Ab Initio Calculations of the Electronic Structure of Aluminum, Aluminum Oxide, and Aluminum Nitride using DFT formulation

An ab initio investigation of the electronic structures of aluminum (Al), aluminum oxide (Al2O3), and aluminum nitride (AlN) using first-principles calculations based on density functional theory (DFT) has been performed. The GGA potential has been employed for this purpose in the VASP code. The primary objective is to analyze the changes in the partial density of states (s-DOS, p-DOS, and d-DOS) of auminum as it bonds with different types of atoms. By examining the density of states (DOS) in both the valence and conduction bands, the distribution of electronic states and key features governing the electrical and optical properties of Al, Al2O3, and AlN will be identified.

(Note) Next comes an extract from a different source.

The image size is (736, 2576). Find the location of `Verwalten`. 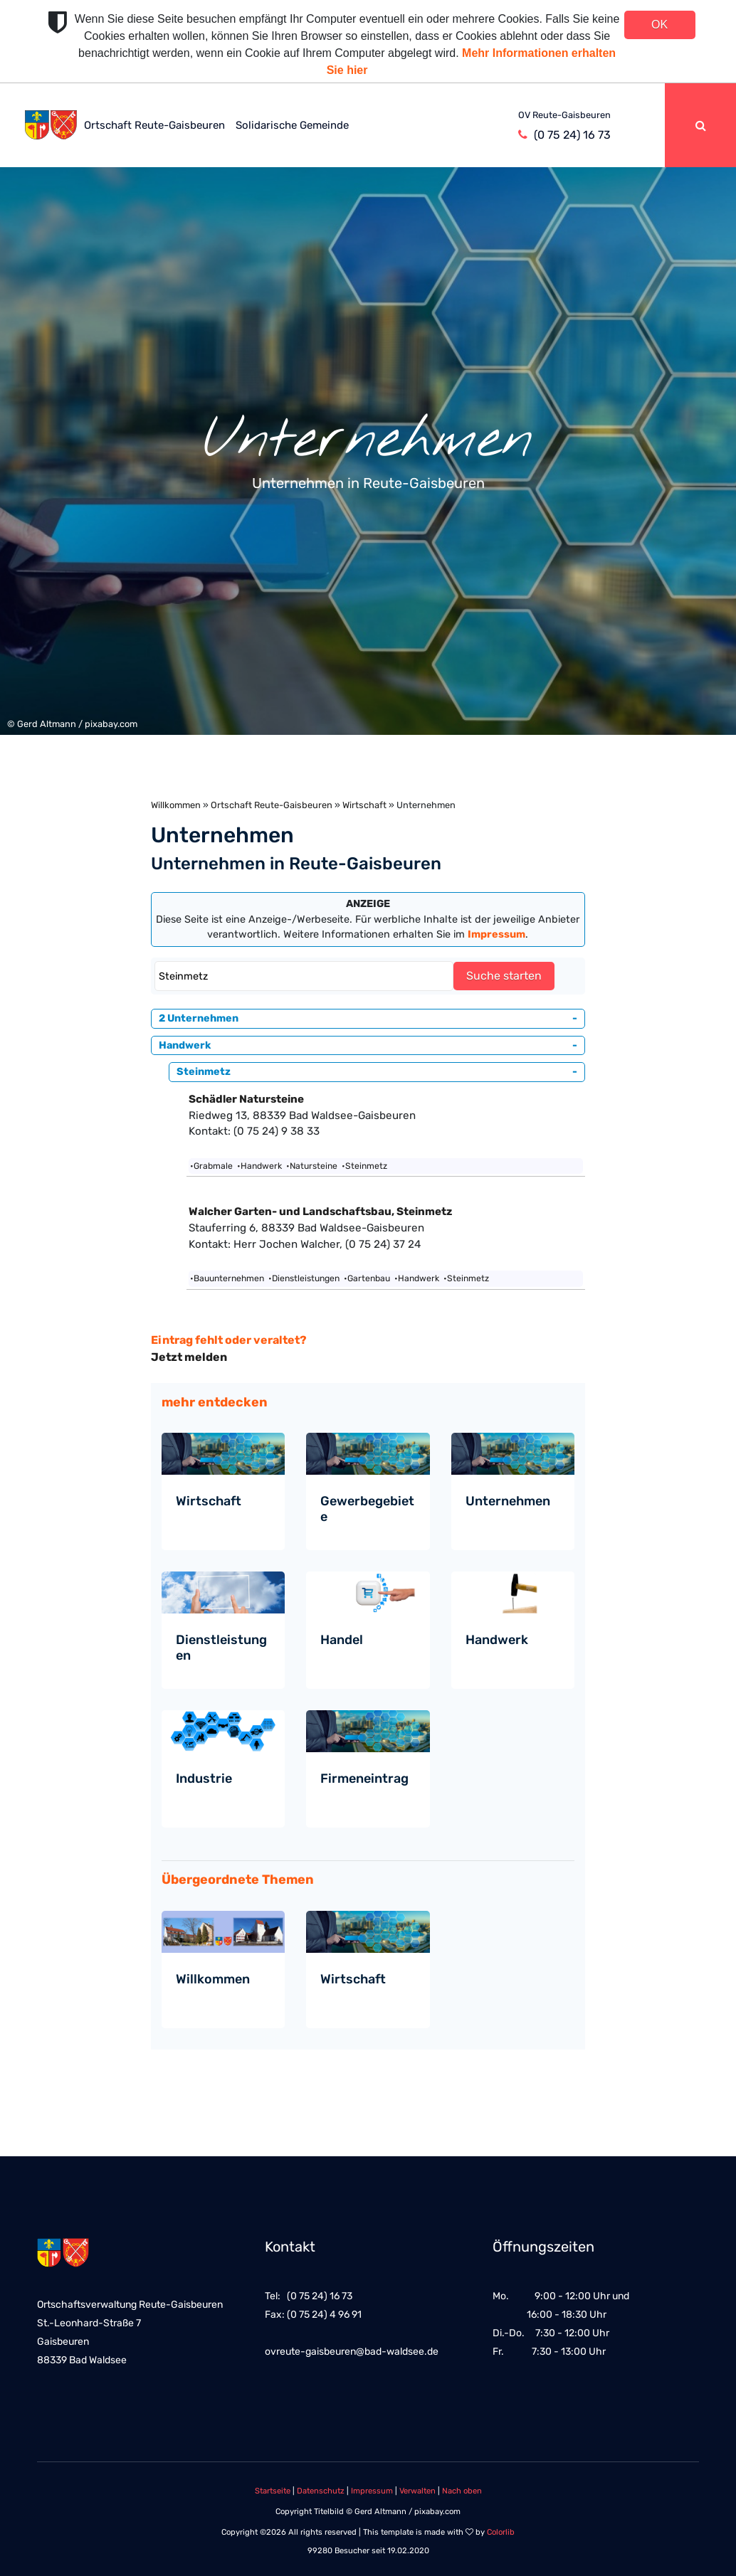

The analysis of the valence and conduction bands is expected to highlight the presence of band gaps in Al2O3 and AlN. These materials have potential applications in semiconductor and optoelectronic devices. Additionally, the study will investigate electron transfer mechanisms between Al and its neighboring atoms, providing insights into the bonding characteristics and charge redistribution upon compound formation. The results are expected to reveal significant hybridization between the s and p orbitals of aluminum with the oxygen and nitrogen neighbors leading to modifications in the electronic band structure.